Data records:
=== Begin Enclosure ===
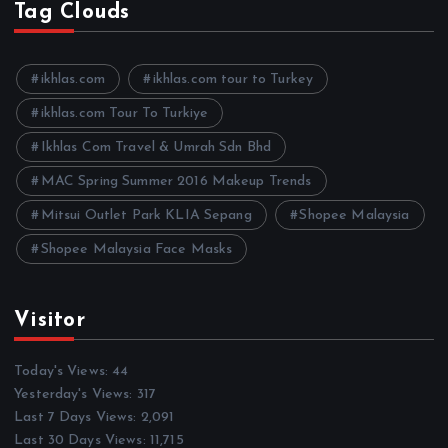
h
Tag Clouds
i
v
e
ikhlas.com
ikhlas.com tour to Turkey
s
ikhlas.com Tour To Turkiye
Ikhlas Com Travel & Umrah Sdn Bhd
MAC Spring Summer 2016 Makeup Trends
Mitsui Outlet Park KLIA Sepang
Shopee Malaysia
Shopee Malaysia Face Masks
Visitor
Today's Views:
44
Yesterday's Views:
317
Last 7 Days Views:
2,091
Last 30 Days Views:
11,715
=== End Enclosure ===
=== Begin Enclosure ===
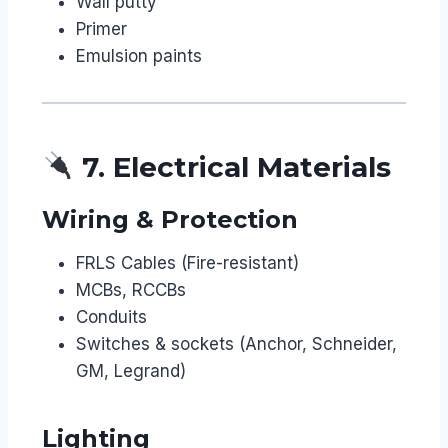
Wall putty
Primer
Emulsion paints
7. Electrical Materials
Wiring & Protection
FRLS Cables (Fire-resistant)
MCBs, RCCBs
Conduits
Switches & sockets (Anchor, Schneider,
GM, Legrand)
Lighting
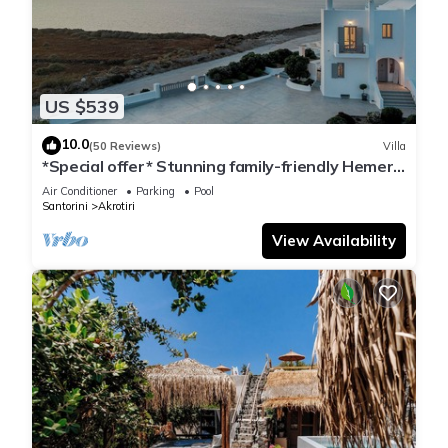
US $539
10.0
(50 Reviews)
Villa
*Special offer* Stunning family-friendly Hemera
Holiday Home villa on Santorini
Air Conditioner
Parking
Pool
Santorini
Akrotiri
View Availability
=== End Enclosure ===
Out of the records above, please copy exactly the lines from the line with "Switches & sockets" up to and including the line with "View Availability", minus the pictures.

Switches & sockets (Anchor, Schneider,
GM, Legrand)
Lighting
US $539
10.0
(50 Reviews)
Villa
*Special offer* Stunning family-friendly Hemera
Holiday Home villa on Santorini
Air Conditioner
Parking
Pool
Santorini
Akrotiri
View Availability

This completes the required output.